Look below for the line with "Centre de ressources"; begin the copy there and stop after the line with "PRODUKTINFORMATION", keeping the text exact and the pictures out.
[[ Data for review open ]]
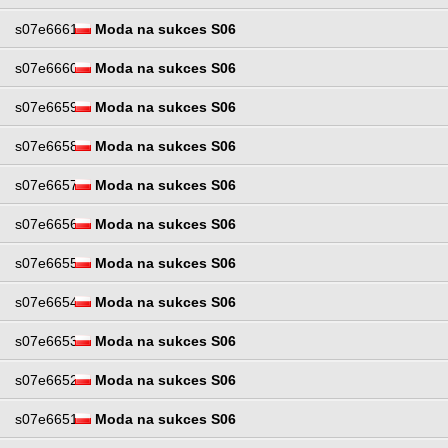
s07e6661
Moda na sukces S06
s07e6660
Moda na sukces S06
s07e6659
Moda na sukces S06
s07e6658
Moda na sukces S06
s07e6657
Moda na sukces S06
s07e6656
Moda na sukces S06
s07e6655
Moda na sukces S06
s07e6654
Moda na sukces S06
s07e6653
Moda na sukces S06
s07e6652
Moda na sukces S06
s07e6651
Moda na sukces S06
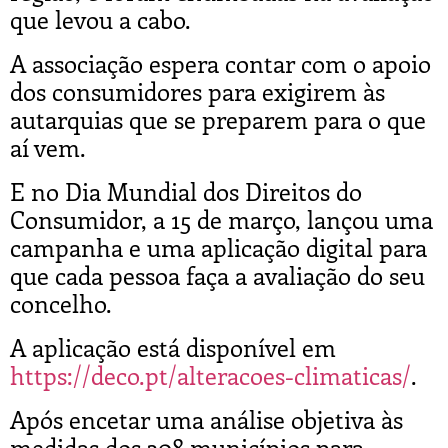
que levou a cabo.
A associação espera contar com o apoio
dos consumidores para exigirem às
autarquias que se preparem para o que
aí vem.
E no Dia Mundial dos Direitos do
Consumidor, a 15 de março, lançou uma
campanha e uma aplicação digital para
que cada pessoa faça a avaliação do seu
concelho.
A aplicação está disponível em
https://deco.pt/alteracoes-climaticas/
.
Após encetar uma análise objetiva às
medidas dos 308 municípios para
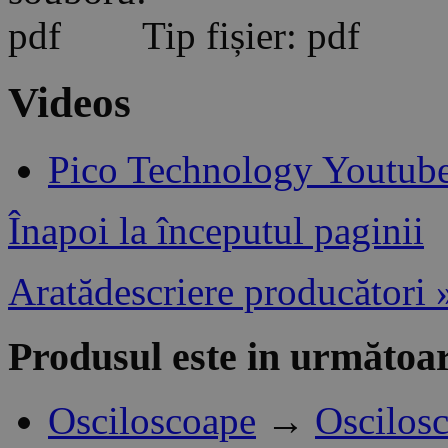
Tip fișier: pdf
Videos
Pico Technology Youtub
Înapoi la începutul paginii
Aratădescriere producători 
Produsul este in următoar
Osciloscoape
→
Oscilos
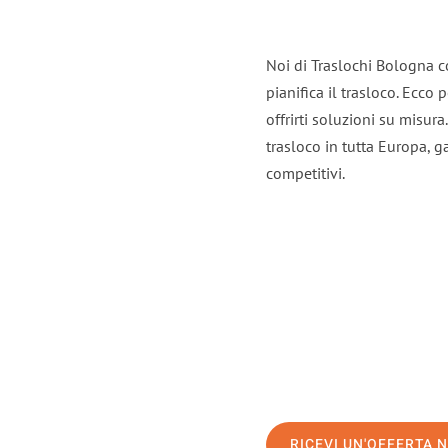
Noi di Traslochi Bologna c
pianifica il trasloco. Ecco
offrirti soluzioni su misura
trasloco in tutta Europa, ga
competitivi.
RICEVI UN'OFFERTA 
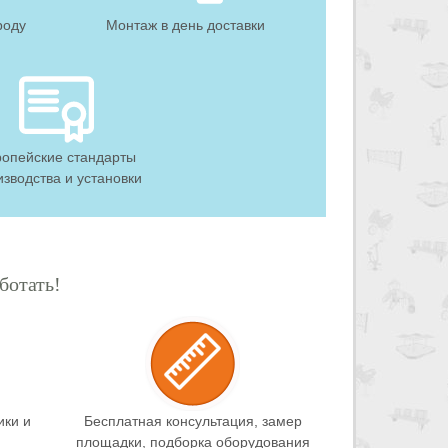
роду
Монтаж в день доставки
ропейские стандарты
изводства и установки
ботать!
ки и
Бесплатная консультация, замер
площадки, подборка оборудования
[[ Data for review closed ]]
[[ Data for review open ]]
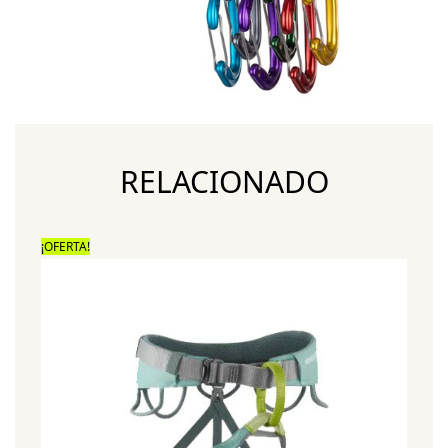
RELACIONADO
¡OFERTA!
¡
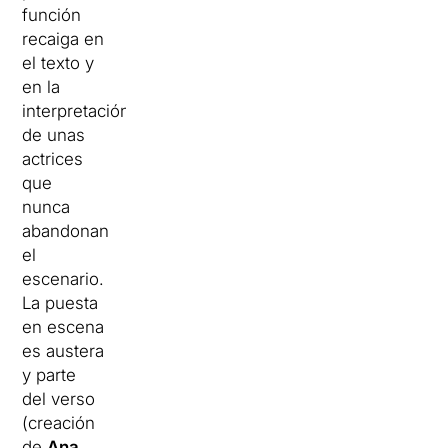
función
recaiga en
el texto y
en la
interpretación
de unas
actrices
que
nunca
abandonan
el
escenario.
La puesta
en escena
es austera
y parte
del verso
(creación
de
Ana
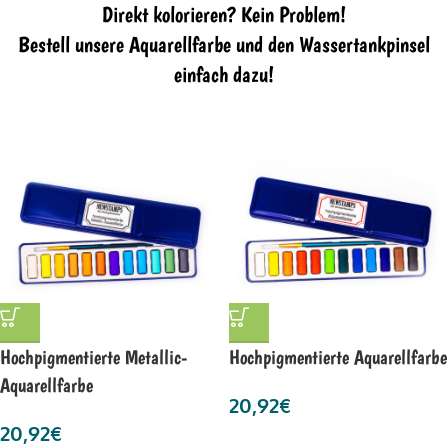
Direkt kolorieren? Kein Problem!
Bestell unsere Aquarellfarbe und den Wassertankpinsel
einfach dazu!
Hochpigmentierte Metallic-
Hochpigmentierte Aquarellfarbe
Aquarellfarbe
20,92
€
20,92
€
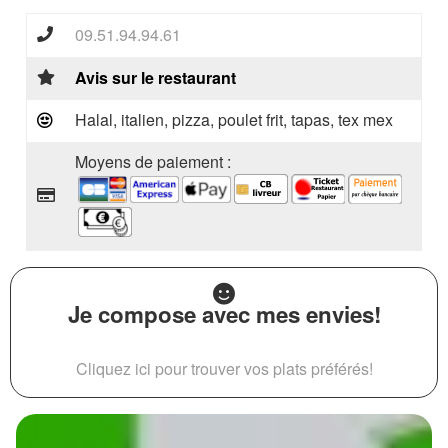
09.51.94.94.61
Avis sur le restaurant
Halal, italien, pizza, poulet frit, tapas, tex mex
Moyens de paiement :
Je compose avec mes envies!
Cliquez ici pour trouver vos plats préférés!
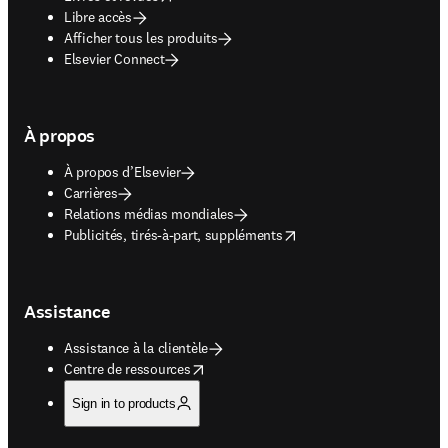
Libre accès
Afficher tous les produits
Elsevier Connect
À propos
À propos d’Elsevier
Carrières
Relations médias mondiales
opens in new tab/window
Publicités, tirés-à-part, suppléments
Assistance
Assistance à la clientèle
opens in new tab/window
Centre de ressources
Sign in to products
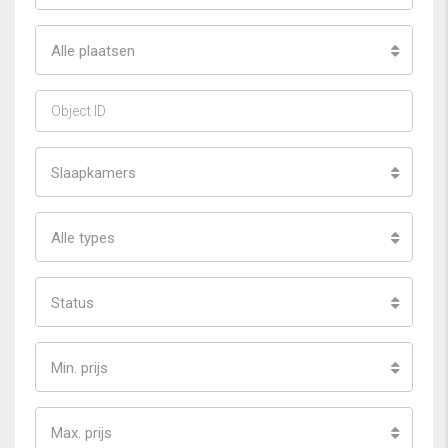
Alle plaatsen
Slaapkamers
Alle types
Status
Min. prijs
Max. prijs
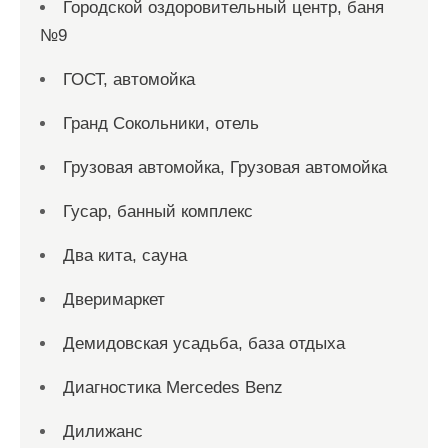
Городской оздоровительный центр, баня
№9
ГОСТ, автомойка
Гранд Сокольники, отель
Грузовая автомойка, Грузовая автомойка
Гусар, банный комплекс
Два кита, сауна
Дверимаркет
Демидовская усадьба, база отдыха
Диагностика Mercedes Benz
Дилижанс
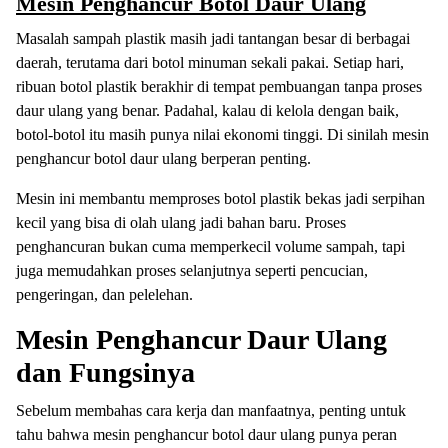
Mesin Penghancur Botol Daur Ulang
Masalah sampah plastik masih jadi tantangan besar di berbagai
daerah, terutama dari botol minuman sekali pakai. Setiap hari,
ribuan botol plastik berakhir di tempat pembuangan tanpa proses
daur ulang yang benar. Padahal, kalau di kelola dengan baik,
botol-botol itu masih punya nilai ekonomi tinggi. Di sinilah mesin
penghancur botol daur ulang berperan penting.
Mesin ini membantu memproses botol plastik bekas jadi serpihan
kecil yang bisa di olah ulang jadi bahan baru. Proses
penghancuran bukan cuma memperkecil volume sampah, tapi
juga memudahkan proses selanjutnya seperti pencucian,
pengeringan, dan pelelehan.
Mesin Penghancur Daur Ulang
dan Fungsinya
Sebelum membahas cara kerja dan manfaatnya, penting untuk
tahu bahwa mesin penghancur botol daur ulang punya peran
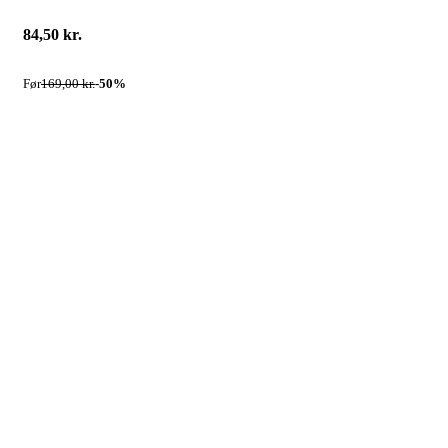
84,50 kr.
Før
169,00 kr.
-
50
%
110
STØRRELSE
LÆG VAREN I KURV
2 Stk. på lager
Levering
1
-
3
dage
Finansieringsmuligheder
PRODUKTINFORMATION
[[ Data for review closed ]]
Reply:
Centre de ressources
Sign in to products
Alle plaatsen
Slaapkamers
Alle types
Status
Min. prijs
Max. prijs
Городской оздоровительный центр, баня
№9
ГОСТ, автомойка
Гранд Сокольники, отель
Грузовая автомойка, Грузовая автомойка
Гусар, банный комплекс
Два кита, сауна
Дверимаркет
Демидовская усадьба, база отдыха
Диагностика Mercedes Benz
Дилижанс
Mesin Penghancur Botol Daur Ulang
Masalah sampah plastik masih jadi tantangan besar di berbagai
daerah, terutama dari botol minuman sekali pakai. Setiap hari,
ribuan botol plastik berakhir di tempat pembuangan tanpa proses
daur ulang yang benar. Padahal, kalau di kelola dengan baik,
botol-botol itu masih punya nilai ekonomi tinggi. Di sinilah mesin
penghancur botol daur ulang berperan penting.
Mesin ini membantu memproses botol plastik bekas jadi serpihan
kecil yang bisa di olah ulang jadi bahan baru. Proses
penghancuran bukan cuma memperkecil volume sampah, tapi
juga memudahkan proses selanjutnya seperti pencucian,
pengeringan, dan pelelehan.
Mesin Penghancur Daur Ulang
dan Fungsinya
Sebelum membahas cara kerja dan manfaatnya, penting untuk
tahu bahwa mesin penghancur botol daur ulang punya peran
84,50 kr.
Før
169,00 kr.
-
50
%
110
STØRRELSE
LÆG VAREN I KURV
2 Stk. på lager
Levering
1
-
3
dage
Finansieringsmuligheder
PRODUKTINFORMATION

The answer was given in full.